The Psychological Flexibility Model

Psychological flexibility refers to an individual’s ability to cope with, accept, and adjust to difficult situations by distancing from current mindsets and considering other possible mindsets, in a way that is congruent with personal values (Kashdan & Rottenberg, 2010).

Psychological dysfunction correlates with psychological inflexibility (Bond et al., 2011) and psychological flourishing correlates with high psychological flexibility (Kashdan & Rottenberg, 2010). There is growing empirical support for the role of psychological flexibility in psychedelic-assisted therapy outcomes (Davis et. al, 2020; Agin-Liebes, 2022). As a result, more therapists are turning to contemplative approaches, including third-wave behavioural approaches grounded in psychological flexibility, as a framework for structuring psychedelic-assisted therapy (Hayes et. al, 2019).

Given that exposure to psychedelics alone may increase psychological flexibility, and that this is associated with positive outcomes, it seems logical to nest psychedelic-assisted therapy within a therapeutic framework that is intentionally designed to increase psychological flexibility and promote potential synergies.

The ACT Hexaflex Model

A six-component “Hexaflex” model has been conceived to describe processes relevant to psychological flexibility and there are incorporated into the therapeutic application of Acceptance and Commitment Therapy.

Please ensure that you read through all items before proceeding by selecting each of the six components of the diagram.

Contact with the Present Moment

Closely related to mindfulness

Values

Contact with values

Committed Actions

Steps to take aligned with values

Self as Context

Flexible perspective taking

Defusion

Also known as meta-awareness, de-centering or disidentifying from thoughts

Acceptance

The inverse of experiential avoidance

The psychological flexibility model aligns with core processes of altered states of consciousness that are relevant to psychopathology.

Three common psychological processes underlie many, if not most, psychopathologies and dis-ease among those who do not have mental health diagnoses. Refer to each core process of ACT which may serve as a possible antidote.

Please ensure that you read through all items before proceeding by selecting each title.

Antidote

Defusion, de-centering, metacognitive awareness, flexible perspective taking (self as contex) Consider: Without your thoughts, would you be in distress?

Psychedelic experiences and other altered states of consciousness can powerfully introduce clients to awareness outside of words and narratives, allowing them to take a new perspective less bound by narratives, beliefs or other identifications.
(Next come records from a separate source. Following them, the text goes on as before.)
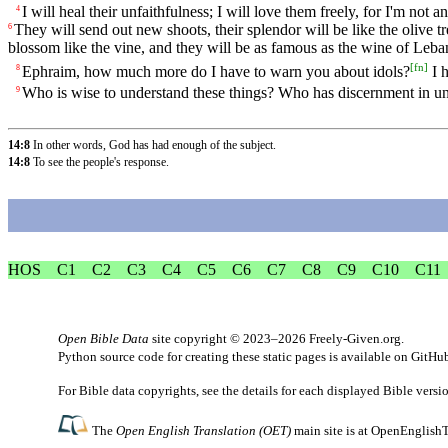
I will heal their unfaithfulness; I will love them freely, for I'm not 
4
They will send out new shoots, their splendor will be like the olive tr
6
blossom like the vine, and they will be as famous as the wine of Leba
[
fn
]
Ephraim, how much more do I have to warn you about idols?
I 
8
Who is wise to understand these things? Who has discernment in und
9
14:8
In other words, God has had enough of the subject.
14:8
To see the people's response.
HOS
C1
C2
C3
C4
C5
C6
C7
C8
C9
C10
C11
Open Bible Data
site copyright © 2023–2026
Freely-Given.org
.
Python source code for creating these static pages is available
on GitHu
For Bible data copyrights, see the
details
for each displayed Bible versi
The
Open English Translation (OET)
main site is at
OpenEnglishT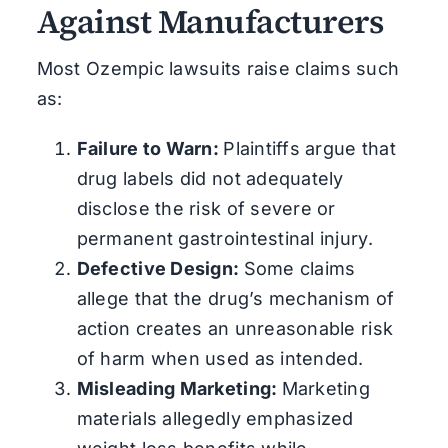
Against Manufacturers
Most Ozempic lawsuits raise claims such
as:
Failure to Warn:
Plaintiffs argue that
drug labels did not adequately
disclose the risk of severe or
permanent gastrointestinal injury.
Defective Design:
Some claims
allege that the drug’s mechanism of
action creates an unreasonable risk
of harm when used as intended.
Misleading Marketing:
Marketing
materials allegedly emphasized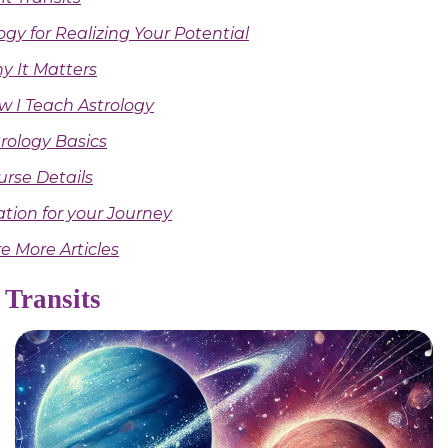
ogy for Realizing Your Potential
y It Matters
w I Teach Astrology
rology Basics
urse Details
ation for your Journey
e More Articles
 Transits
A compassion dimension that may evolve from such perspective is directly experiencing states of ‘interbeing’, ‘unitive awareness,’ or ‘common humanity’. Acceptance and commitment therapy encourages and supports shifting towards these perspectives; common mindfulness practices, such as mindfulness meditation (focused or open monitoring) and metta practices likewise support this shift.

Antidote

Exposure with experiential acceptance, affect tolerance

Most disorders involve difficulty opening to painful experience; avoidance makes painful experiences more disruptive and long lasting.

For example, with sadness, a poignant feeling comes and goes. In depression, sadness is repressed, and one is often blocked or stuck in avoidance. Altered states of consciousness, particularly those created by psychedelic medicines, serve to soften the repression barrier while simultaneously increasing one’s capacity to embrace or tolerate these experiences.

Antidote

Flexible perspective taking (self-as context), selflessness

Self-preoccupation takes a central role in most disorders, involving narratives about me (e.g. my inadequacies, my failures, ruminative thinking, etc.) usually involving over-activation of the default mode network. With a flexible perspective related to the self, we let go of seeing ourselves in the fixed way we are accustomed to. How might a flexible “unfixed” sense of self free up our behavioural repertoire?
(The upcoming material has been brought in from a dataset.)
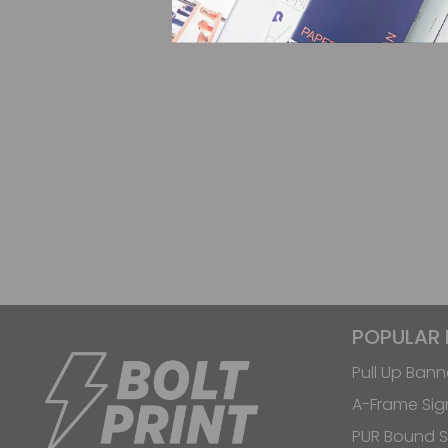
POPULAR
Pull Up Bann
A-Frame Sig
PUR Bound S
Developing selflessness supports us to accept diverse parts of ourselves, become less defensive and connect more deeply with others. Psychedelic experiences are powerful catalysts for reference experiences of a broader self beyond an ego-constrained self or even non-dual ‘no-self’ states of selflessness and unity.

Acceptance and Commitment Therapy

Application of these processes through acceptance and commitment therapy is an evidence-informed approach that can serve as a useful structure for preparing and integrating psychedelic experiences.